Just interested to hear people's thoughts on this. It's the first time I've re-read Fleming in many years and I'm sure there will be more examples as I get through the later novels. It seems clear that Fleming didn't really have a plan and just retconned the continuity as he went. Has anyone found a way of figuring out a "fan continuity" for the novels that works?
Comments
Year One
CR takes place in late summer (less than two years after Bond receives his 00 status)
Year Two
LALD takes place the following February (Bond's briefing is the first time he's seen M since "the end of last summer" following the skin graft on his hand)

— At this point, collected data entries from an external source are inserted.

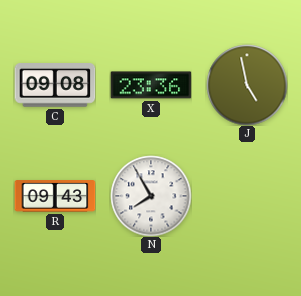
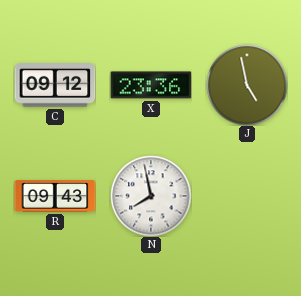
C: 09:08 -> 09:12
N: 7:55 -> 7:58
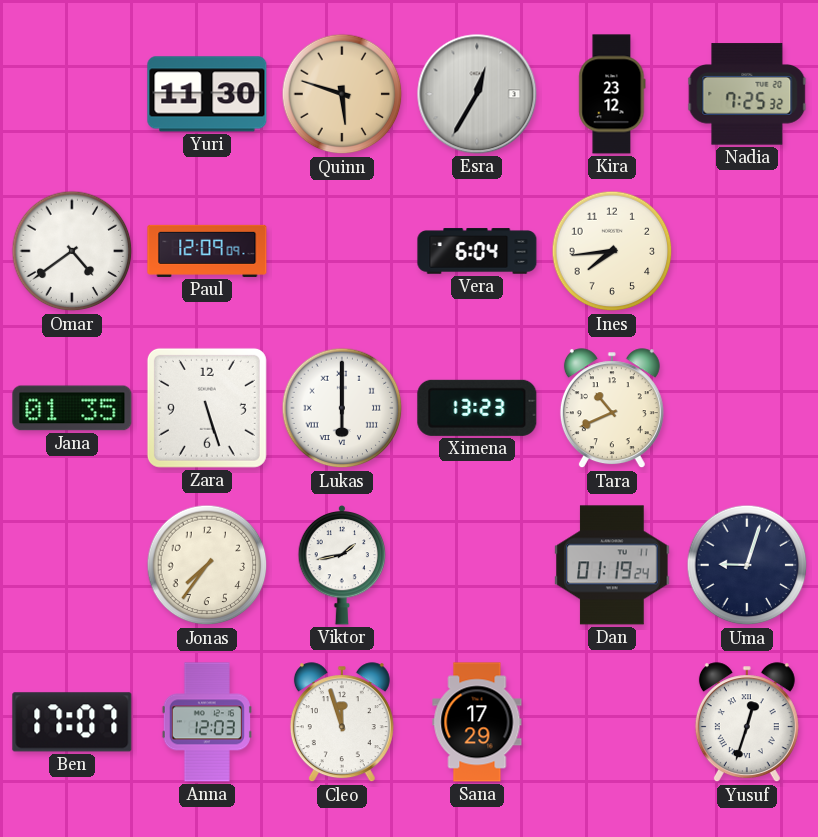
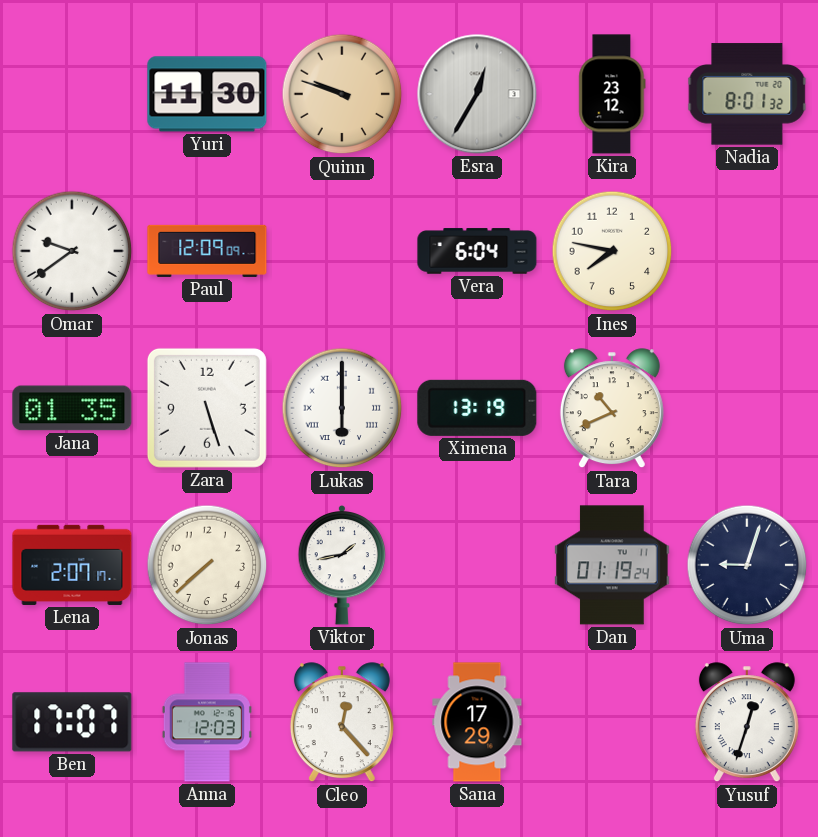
Quinn: 5:48 -> 9:48
Nadia: 7:25 -> 8:01
Omar: 4:39 -> 9:39
Ines: 7:44 -> 7:47
Ximena: 13:23 -> 13:19
Lena: none -> 2:07
Jonas: 7:36 -> 7:38
Cleo: 11:57 -> 12:23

MR takes place three months later in May (this is explicitly stated by Fleming in a footnote) and receives a new Beretta as a gift from M and takes two weeks' leave in France.
Year Three
?
Year Four
Bond ends a mission in late Spring and receives a new Beretta as a gift from M and takes two weeks' leave in France.

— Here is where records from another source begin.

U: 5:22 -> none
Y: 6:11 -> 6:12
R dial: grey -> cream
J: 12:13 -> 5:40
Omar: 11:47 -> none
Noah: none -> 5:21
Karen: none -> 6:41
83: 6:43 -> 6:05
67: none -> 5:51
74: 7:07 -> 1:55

DAF takes place two months later in July.
Year Five
FRWL takes place in July, almost exactly 1 year after DAF. DAF was his last mission and Bond has been living "the soft life" for a year. Tiffany Case has just moved out of his flat and back to the States.
Although it's a bit unwieldily as it leaves over 2 years of Bond's career unaccounted, means that M gives him 2 new Berettas in that time, raises a question over what exactly Bond means when he reflects that M has "recently" developed the bad habit of becoming involved in other departments' business in DAF (strongly implied to be MR and DAF in the text), and means that he's probably stretching things slightly when he tells Tiffany he's "under 40" in DAF.
I've only been looking at the internal references to continuity up to this point and haven't even begun to look at the dates as I imagine this is where is will get really tricky. There are a few mentioned in the early novels too - we know that MR takes place in May 1954 at the earliest because Sir Hugo hosted a Coronation reception (which would have been in June 1953) and a few years are mentioned in FRWL too.
It's going to be fun piecing it all together even though I'm sure there's no way of making it all add up. Any other dates would be helpful too!
http://en.wikipedia.org/wiki/List_of_James_Bond_novels_and_short_stories#Fictional_chronologies
I have to say that I disagree with both sets of interpretations, dating of LALD and MR a year apart, as it's explicitly stated in the text that MR takes place a few months after LALD. Not a criticism as it's pretty much impossible to square Fleming's chronology as he plays fast and loose with it and contradicts himself.
I might have a go at doing my own as I re-read the rest of the series.
"Risico" October 1957
"Quantum of Solace" February 1958
"The Hildebrand Rarity" April 1958
"From a View to a Kill" May 1958
"For Your Eyes Only" September to October 1958
[Thunderball May to June 1959]
"Octopussy" June 1960
"The Living Daylights" September to October 1960
"The Property of a Lady" June 1961 June 1961
[Chapters 1–5 of On Her Majesty's Secret Service September 1961]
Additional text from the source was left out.